- **WORK ITEM**: Beginning with the line containing "Rate this Page" and ending with the last line, repeat the records exactly.

- **INPUT**:
____

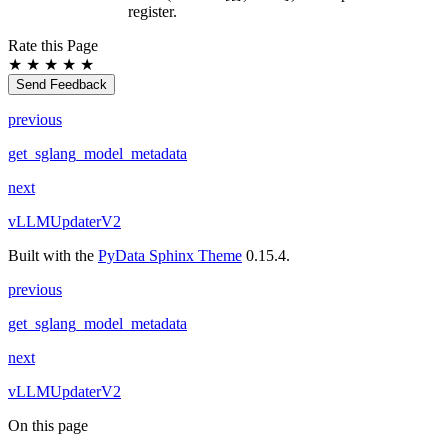
register.
Rate this Page
★
★
★
★
★
Send Feedback
previous
get_sglang_model_metadata
next
vLLMUpdaterV2
Built with the
PyData Sphinx Theme
0.15.4.
previous
get_sglang_model_metadata
next
vLLMUpdaterV2
On this page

____

- **COMPLETED EXERCISE**:
Rate this Page
★
★
★
★
★
Send Feedback
previous
get_sglang_model_metadata
next
vLLMUpdaterV2
Built with the
PyData Sphinx Theme
0.15.4.
previous
get_sglang_model_metadata
next
vLLMUpdaterV2
On this page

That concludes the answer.